Jones says he's bound and determined to hold the line on Smith


ASHBURN, Va. -- The plot keeps thickening in the Emmitt Smith mystery.

Will the Dallas Cowboys' two-time NFL rushing champion be in uniform Monday night when the Super Bowl champions open the season at RFK Stadium against the Washington Redskins?

Nobody knows, but it was the main topic of conversation both in Washington and Dallas.

Dallas owner Jerry Jones and coach Jimmy Johnson said they think it's 50-50 Smith will play while coach Richie Petitbon of the Redskins and quarterback Troy Aikman of the Cowboys said they expect Smith to end his holdout in time to play the game. Smith was home in Florida and not available for comment.

The only certain thing is that he'll play as long as he signs before the 9 p.m. kickoff.

"If he comes in later in the week, we'll play him. I hope he's in pretty good shape," Johnson said.
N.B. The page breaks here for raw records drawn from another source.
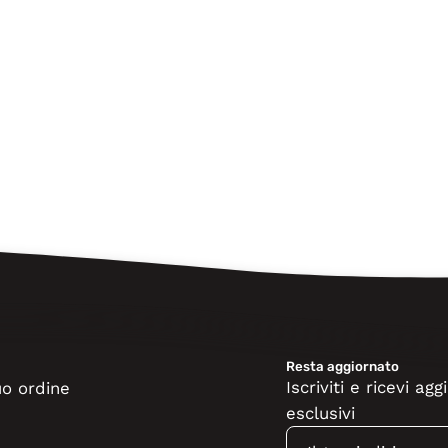
Resta aggiornato
Iscriviti e ricevi a
tuo ordine
esclusivi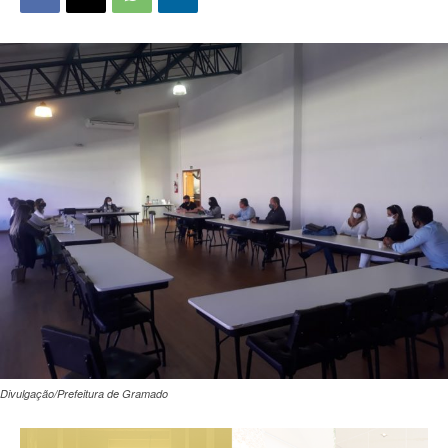
Divulgação/Prefeitura de Gramado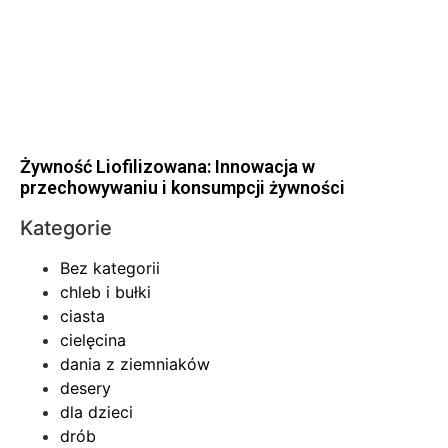
Żywność Liofilizowana: Innowacja w
przechowywaniu i konsumpcji żywności
Kategorie
Bez kategorii
chleb i bułki
ciasta
cielęcina
dania z ziemniaków
desery
dla dzieci
drób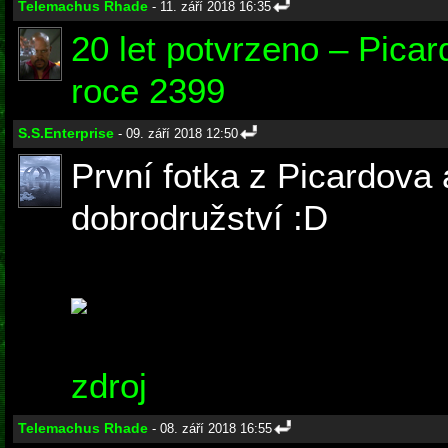
Telemachus Rhade
- 11. září 2018 16:35
20 let potvrzeno – Picar
roce 2399
S.S.Enterprise
- 09. září 2018 12:50
První fotka z Picardova
dobrodružství :D
zdroj
Telemachus Rhade
- 08. září 2018 16:55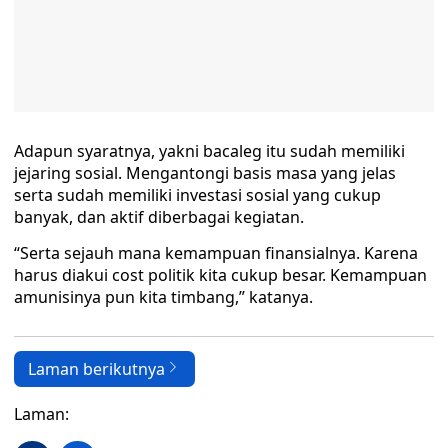
Adapun syaratnya, yakni bacaleg itu sudah memiliki
jejaring sosial. Mengantongi basis masa yang jelas
serta sudah memiliki investasi sosial yang cukup
banyak, dan aktif diberbagai kegiatan.
“Serta sejauh mana kemampuan finansialnya. Karena
harus diakui cost politik kita cukup besar. Kemampuan
amunisinya pun kita timbang,” katanya.
Laman berikutnya
Laman: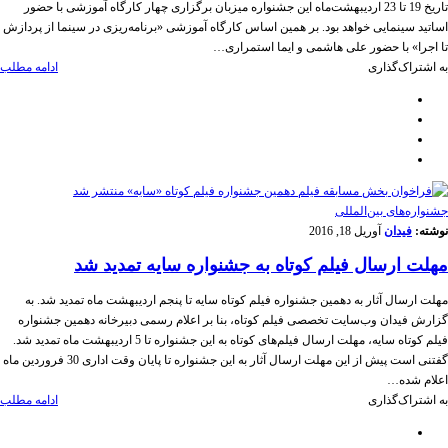
تاریخ 19 تا 23 اردیبهشت‌ماه این جشنواره میزبان برگزاری چهار کارگاه آموزشی با حضور
اساتید سینمایی خواهد بود. بر همین اساس کارگاه آموزشی «برنامه‌ریزی در سینما از پردازش
تا اجرا» با حضور علی هاشمی و ایما استمراری…
به اشتراک‌گذاری
ادامه مطلب
‌‌جشنواره‌های بین‌المللی
نوشته:
فیدان
آوریل 18, 2016
مهلت ارسال فیلم کوتاه به جشنواره سایه تمدید شد
مهلت ارسال آثار به دهمین جشنواره فیلم کوتاه سایه تا پنجم اردیبهشت ماه تمدید شد. به
گزارش فیدان وب‌سایت تخصصی فیلم کوتاه، بنا بر اعلام رسمی دبیرخانه دهمین جشنواره
فیلم کوتاه سایه، مهلت ارسال فیلم‌های کوتاه به این جشنواره تا 5 اردیبهشت ماه تمدید شد.
گفتنی است پیش از این مهلت ارسال آثار به این جشنواره تا پایان وقت اداری 30 فروردین ماه
اعلام شده…
به اشتراک‌گذاری
ادامه مطلب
If Smith doesn't sign, the Cowboys will start rookie Derrick Lassic at running back.

Petitbon said he still thinks Smith will sign because wide receiver Michael Irvin signed a few days before last year's opener against the Redskins and caught five passes.

"History has a way of repeating itself," he said.

Aikman said, "I'm confident something will be ironed out this week. We players feel that way. I think he will play Monday night."

Aikman said Smith's absence has already become a distraction and said, "Emmitt's a strong-willed person and he's not coming in until he's satisfied with the offer."

Jones spent an hour on the phone from his office with reporters at Redskin Park yesterday explaining why he doesn't plan to match the $3.375 million deal the Buffalo Bills gave Thurman Thomas.

Jones said there's no point in using the franchise player designation on Aikman because the going rate for a franchise quarterback (the average of the top five highest paid quarterbacks) will be over $4 million. He said he will have to pay Aikman that to keep him.

"Troy's going to get his," Jones said. Since the franchise rate for the top five running backs is less than $3 million, he's willing to use the designation on Smith and force him to play for less than Thomas.

"Emmitt's going to have to make some sacrifices," he said. "It's like telling a player he's not a starter. He doesn't like it. He doesn't want it. It makes him sad."

Jones said he needs the money he'll save on Smith to pay the other players to keep the Super Bowl team together when the salary cap kicks in next year.

"Any extra dollars I'm paying Emmitt, only a small percentage comes from my pocket. They are the players' dollars. What I'm legitimately pushing for here is several hundreds of thousands or millions of dollars to pay the other players," he said.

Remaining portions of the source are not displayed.